### About this task
Given the entries below, would you transcribe exactly the lines starting at the one with "Dirbato（ディルバート）" and ending at the one with "edd är ett svenskt", both kept, pictures omitted, nothing extra?

(Records excerpted from a collection)
BEGIN

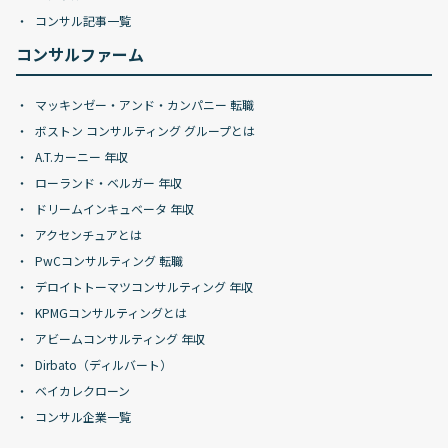
コンサル記事一覧
コンサルファーム
マッキンゼー・アンド・カンパニー 転職
ボストン コンサルティング グループとは
A.T.カーニー 年収
ローランド・ベルガー 年収
ドリームインキュベータ 年収
アクセンチュアとは
PwCコンサルティング 転職
デロイトトーマツコンサルティング 年収
KPMGコンサルティングとは
アビームコンサルティング 年収
Dirbato（ディルバート）
ベイカレクローン
コンサル企業一覧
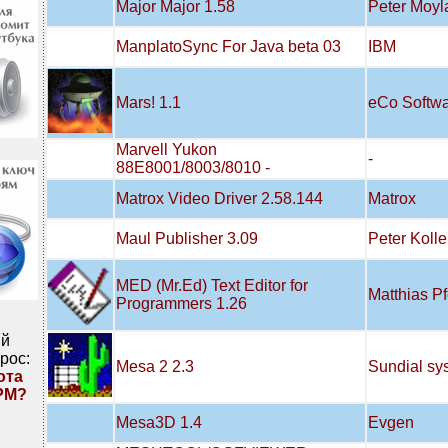
Major Major 1.58
Peter Moyl
ManplatoSync For Java beta 03
IBM
Mars! 1.1
eCo Softw
Marvell Yukon
-
88E8001/8003/8010 -
Matrox Video Driver 2.58.144
Matrox
Maul Publisher 3.09
Peter Kolle
MED (Mr.Ed) Text Editor for
Matthias Pf
Programmers 1.26
ий
рос:
Mesa 2 2.3
Sundial sy
ота
PM?
Mesa3D 1.4
Evgen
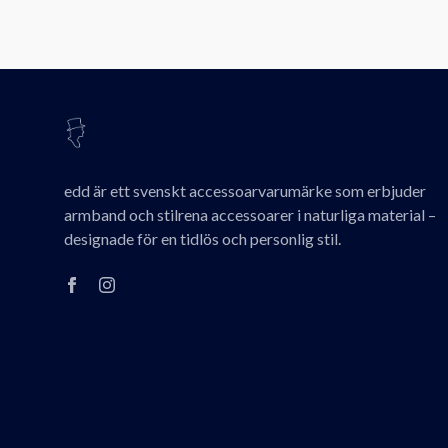
edd är ett svenskt accessoarvarumärke som erbjuder
armband och stilrena accessoarer i naturliga material –
designade för en tidlös och personlig stil.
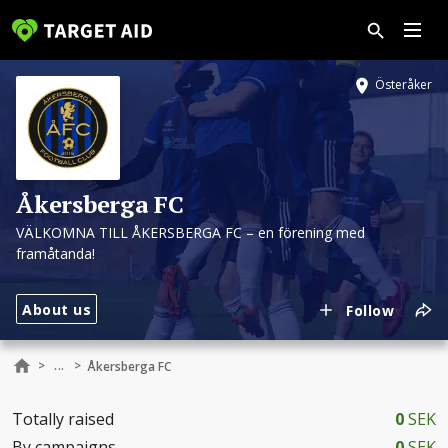
Österåker
Åkersberga FC
VÄLKOMNA TILL ÅKERSBERGA FC – en förening med
framåtanda!
About us
Follow
...
>
>
Åkersberga FC
Totally raised
0
SEK
By campaigns
0
SEK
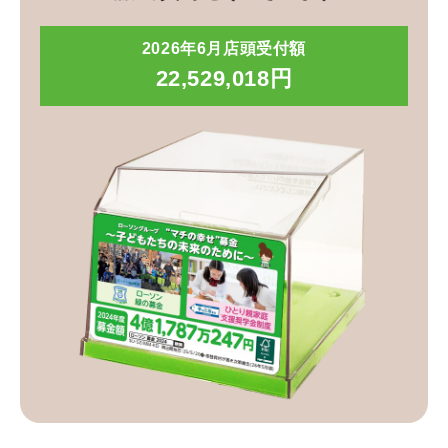
2026年6月店頭受付額
22,529,018円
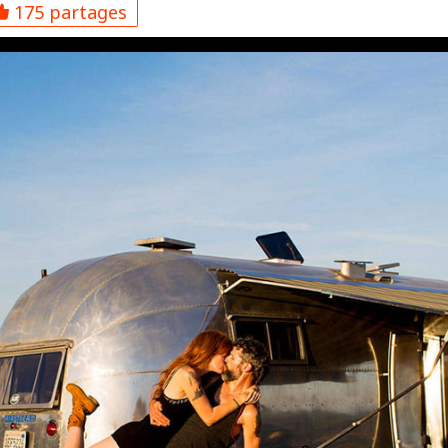
175 partages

END

### Expected answer
Dirbato（ディルバート）
ベイカレクローン
コンサル企業一覧
Major Major 1.58
Peter Moyl
ManplatoSync For Java beta 03
IBM
Mars! 1.1
eCo Softw
Marvell Yukon
-
88E8001/8003/8010 -
Matrox Video Driver 2.58.144
Matrox
Maul Publisher 3.09
Peter Kolle
MED (Mr.Ed) Text Editor for
Matthias Pf
Programmers 1.26
ий
рос:
Mesa 2 2.3
Sundial sy
ота
PM?
Mesa3D 1.4
Evgen
edd är ett svenskt accessoarvarumärke som erbjuder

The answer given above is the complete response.